The FTC also failed to provide evidence that Western and Giant were in competition in the relevant product market, the court noted. Though they did compete for bulk petroleum supply, evidence indicated that Western was Giant's supplier and that Giant and its subsidiary were both customers of Western. Western did not participate in the wholesale and retail gasoline markets in which Giant operated. The proposed merger would not have dramatically increased concentration in the relevant market.

By acquiring Giant's New Mexico refining, terminaling, and marketing assets, Western would “not be eliminating an important restraint on its ability to raise prices and increase margins,” the court observed. Other firms could replace any competitive void left by Giant's elimination. Thus, there was no significant increase in the likelihood that Western had achieved, or would be able to exercise, market power, either in coordination with other firms or unilaterally. The defendants rebutted any presumption of anticompetitive effects by showing the ease of entry into the market, the court added.

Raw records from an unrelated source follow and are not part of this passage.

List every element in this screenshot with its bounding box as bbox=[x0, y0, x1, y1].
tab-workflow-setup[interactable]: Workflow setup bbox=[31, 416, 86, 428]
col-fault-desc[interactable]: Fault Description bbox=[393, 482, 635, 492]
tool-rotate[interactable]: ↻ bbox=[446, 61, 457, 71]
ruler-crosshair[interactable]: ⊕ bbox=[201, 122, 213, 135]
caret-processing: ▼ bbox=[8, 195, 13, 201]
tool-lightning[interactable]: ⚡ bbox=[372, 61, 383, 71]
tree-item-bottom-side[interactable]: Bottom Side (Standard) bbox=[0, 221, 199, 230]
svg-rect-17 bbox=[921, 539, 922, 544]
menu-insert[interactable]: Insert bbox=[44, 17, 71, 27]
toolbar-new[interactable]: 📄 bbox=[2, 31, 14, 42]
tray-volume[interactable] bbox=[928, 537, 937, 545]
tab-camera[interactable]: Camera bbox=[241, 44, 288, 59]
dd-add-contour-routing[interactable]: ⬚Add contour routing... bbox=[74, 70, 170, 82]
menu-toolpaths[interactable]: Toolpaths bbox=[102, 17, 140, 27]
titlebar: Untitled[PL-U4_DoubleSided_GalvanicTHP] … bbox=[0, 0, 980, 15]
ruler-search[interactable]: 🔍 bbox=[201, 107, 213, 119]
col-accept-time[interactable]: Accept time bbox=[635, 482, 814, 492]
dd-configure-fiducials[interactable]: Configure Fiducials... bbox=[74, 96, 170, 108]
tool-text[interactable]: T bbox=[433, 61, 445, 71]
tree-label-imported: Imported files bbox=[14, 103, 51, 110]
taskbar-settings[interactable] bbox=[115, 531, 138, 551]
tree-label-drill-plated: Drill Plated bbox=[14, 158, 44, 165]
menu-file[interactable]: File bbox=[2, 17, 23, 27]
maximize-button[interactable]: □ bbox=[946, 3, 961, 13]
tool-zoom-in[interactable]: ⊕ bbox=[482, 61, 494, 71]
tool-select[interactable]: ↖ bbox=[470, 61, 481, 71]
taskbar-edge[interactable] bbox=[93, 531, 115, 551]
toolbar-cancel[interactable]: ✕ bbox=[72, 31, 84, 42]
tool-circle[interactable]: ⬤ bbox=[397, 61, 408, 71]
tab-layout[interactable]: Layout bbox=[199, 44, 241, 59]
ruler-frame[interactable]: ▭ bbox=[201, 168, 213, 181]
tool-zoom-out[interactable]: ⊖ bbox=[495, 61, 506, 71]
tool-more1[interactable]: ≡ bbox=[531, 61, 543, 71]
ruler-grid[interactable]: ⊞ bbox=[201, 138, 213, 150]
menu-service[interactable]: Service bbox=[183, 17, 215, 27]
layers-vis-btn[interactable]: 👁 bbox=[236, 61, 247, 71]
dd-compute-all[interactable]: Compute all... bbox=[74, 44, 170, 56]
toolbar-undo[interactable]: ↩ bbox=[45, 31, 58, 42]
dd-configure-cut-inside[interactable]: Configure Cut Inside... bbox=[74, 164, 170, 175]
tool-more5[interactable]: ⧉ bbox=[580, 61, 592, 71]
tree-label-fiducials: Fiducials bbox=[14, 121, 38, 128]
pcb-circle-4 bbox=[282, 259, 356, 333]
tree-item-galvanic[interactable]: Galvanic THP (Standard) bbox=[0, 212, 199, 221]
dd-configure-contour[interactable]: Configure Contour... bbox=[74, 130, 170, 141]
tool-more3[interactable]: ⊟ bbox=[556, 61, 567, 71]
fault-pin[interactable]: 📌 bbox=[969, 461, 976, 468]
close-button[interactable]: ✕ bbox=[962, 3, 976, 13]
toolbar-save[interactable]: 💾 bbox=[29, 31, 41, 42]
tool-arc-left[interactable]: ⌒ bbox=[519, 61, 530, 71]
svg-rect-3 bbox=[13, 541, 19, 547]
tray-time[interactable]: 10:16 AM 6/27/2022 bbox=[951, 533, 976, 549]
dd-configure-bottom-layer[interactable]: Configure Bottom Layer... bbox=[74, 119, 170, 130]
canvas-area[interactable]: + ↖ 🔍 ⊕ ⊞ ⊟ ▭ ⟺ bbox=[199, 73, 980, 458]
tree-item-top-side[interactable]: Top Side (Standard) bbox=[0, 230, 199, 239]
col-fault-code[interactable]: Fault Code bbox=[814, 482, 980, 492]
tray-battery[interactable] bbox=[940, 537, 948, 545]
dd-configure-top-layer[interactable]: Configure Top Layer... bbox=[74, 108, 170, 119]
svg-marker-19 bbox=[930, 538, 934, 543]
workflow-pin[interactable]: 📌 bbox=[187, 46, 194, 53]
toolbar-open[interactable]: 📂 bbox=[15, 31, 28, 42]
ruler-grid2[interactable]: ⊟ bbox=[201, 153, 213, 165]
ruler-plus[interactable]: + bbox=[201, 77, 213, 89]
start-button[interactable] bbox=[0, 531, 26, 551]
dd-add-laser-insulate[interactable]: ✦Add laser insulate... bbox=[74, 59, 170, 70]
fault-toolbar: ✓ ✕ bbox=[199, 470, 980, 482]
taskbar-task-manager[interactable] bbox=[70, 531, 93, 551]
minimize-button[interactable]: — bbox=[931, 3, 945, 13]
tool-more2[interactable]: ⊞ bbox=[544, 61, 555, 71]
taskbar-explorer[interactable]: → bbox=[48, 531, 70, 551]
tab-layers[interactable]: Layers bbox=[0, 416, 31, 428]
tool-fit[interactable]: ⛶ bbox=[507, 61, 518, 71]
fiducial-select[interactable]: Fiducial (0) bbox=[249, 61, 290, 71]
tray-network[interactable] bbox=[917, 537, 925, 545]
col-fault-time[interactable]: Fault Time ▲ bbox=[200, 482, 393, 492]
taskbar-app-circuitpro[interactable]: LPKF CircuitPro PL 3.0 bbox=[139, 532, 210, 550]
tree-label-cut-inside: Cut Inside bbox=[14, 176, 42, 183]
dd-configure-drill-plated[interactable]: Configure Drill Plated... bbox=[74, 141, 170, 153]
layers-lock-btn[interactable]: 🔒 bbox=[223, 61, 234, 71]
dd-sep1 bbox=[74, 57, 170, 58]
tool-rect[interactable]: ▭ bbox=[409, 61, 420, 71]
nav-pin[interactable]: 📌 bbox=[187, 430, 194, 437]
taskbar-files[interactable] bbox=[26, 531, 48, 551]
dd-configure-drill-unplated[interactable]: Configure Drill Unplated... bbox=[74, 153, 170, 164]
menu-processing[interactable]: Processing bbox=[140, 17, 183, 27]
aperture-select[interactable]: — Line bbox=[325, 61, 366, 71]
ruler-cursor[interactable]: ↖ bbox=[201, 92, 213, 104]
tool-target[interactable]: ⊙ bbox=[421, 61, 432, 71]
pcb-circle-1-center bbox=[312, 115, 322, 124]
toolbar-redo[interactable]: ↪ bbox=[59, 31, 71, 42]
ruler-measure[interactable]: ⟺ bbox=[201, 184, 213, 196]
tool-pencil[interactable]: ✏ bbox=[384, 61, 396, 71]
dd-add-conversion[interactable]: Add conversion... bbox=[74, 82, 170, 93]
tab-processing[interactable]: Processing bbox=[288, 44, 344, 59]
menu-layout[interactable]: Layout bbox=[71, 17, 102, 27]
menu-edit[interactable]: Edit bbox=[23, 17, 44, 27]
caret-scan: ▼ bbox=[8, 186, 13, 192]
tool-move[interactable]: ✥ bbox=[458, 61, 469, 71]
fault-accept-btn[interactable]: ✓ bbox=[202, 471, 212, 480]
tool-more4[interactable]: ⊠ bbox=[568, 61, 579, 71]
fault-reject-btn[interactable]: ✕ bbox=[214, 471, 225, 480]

The FTC did not attempt to prove anticompetitive coordinated effects, the court found. As for unilateral effects, evidence indicated that other suppliers would respond sternly to any unilateral attempt to divert output or increase prices. The amount of gasoline that the FTC alleged would be diverted from Albuquerque as a result of the transaction—900 barrels a day—was small and would have little or no significant impact on price. There was “an ample supply of gasoline available to the northern New Mexico market,” from many different suppliers, the court explained. Moreover, major customers like Chevron and Shell would discipline any unilateral attempt to reduce output.

Analysis of Unilateral Effects

The Commission's theoretical analysis of unilateral effects was not based on reasonable assumptions, in the court's view. The testimony of the FTC's industry expert was problematic in that he was not an economist, an economic expert, or a refinery expert. He did not evaluate trucking as a supply response, instead looking only at the limited trucking data that the Commission gave him.

Further, the court decided, the agency's econometric analysis was flawed in many respects, failing to account accurately or at all for market participants' past or likely future behavior.

Likelihood of Success

Consequent to these myriad shortcomings, it was plain that the FTC had not demonstrated a likelihood of succeeding on the merits of its Clayton Act case against the refiners in an administrative proceeding. Therefore, a granting of preliminary injunctive relief would not have been appropriate. Injunctive relief was not necessary to protect the public's interest, the court added.

The May 31 decision is FTC v. Foster, Western Refining, Inc., and Giant Industries, Inc., No.CIV 07-352JB/ACT, 2007-1 Trade Cases ¶75,725.